By Steven Englehardt, Gunes Acar, Dillon Reisman, and Arvind Narayanan.
This page is part of the Princeton Web Transparency and Accountability Project.
Since 2015, we have conducted a web census to study third-party online tracking. Each month, our bot visits the web’s 1 million most popular sites and records data pertaining to user privacy, including cookies, fingerprinting scripts, the effect of browser privacy tools, and the exchange of tracking data between different sites ("cookie syncing").
Our open-source measurement software, OpenWPM, has been used in dozens of other studies. In 2016 we published a paper "Online Tracking: A 1-million-site Measurement and Analysis" based on a snapshot of this data, and released that snapshot.
Now we are releasing the entire Princeton Web Census data -- about 15 terabytes -- containing privacy measurements of 1 million sites conducted each month from December 2015 to June 2018.
We plan to run one or two more crawls in the next few months (until mid 2019), and we will update this data release periodically. (Update: November 2018 and June 2019 crawls are added to the release.)
Send an email to firstname.lastname@example.org to request access to the dataset. Please tell us who you are and a high-level description of what you plan to use it for. (We'll approve all requests, but we'd like to get an idea of how people are using the data.)
Overview of the data
Each month, we run measurements in eight configurations at scales ranging from 10,000 sites to 1 million sites, summarized here. Please visits dataset details page for usage information, timeline of changes and issues with the data.

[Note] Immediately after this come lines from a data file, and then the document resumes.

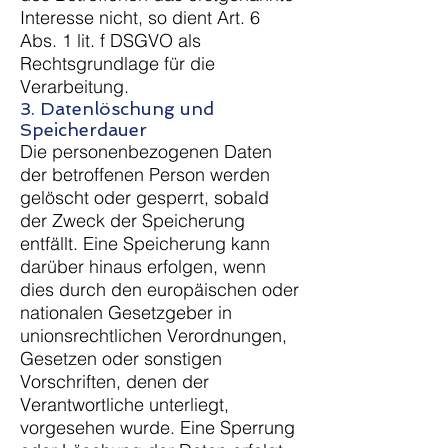
Interesse nicht, so dient Art. 6
Abs. 1 lit. f DSGVO als
Rechtsgrundlage für die
Verarbeitung.
3. Datenlöschung und
Speicherdauer
Die personenbezogenen Daten
der betroffenen Person werden
gelöscht oder gesperrt, sobald
der Zweck der Speicherung
entfällt. Eine Speicherung kann
darüber hinaus erfolgen, wenn
dies durch den europäischen oder
nationalen Gesetzgeber in
unionsrechtlichen Verordnungen,
Gesetzen oder sonstigen
Vorschriften, denen der
Verantwortliche unterliegt,
vorgesehen wurde. Eine Sperrung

|Type of measurement||Number of sites||Sample
|Stateless (cookies and other state cleared between visits to different sites)||1,000,000||Sample|
|Stateful (cookies and other state are loaded from a seed profile of 10K crawl)||100,000||Sample|
|Enabled automatic detection of identifying cookies (stateful, cookies and other sites retained between visits to different sites)||25,000||Sample A
|Visit home page + 4 inner pages per site (all other measurements visit only one page per site, the home page. This and all following measurements are stateless)||10,000||Sample|
|Ghostery installed and set to block all possible trackers||50,000||Sample|
|Firefox set to block all third-party cookies||50,000||Sample|
|DoNotTrack header is turned on||50,000||Sample|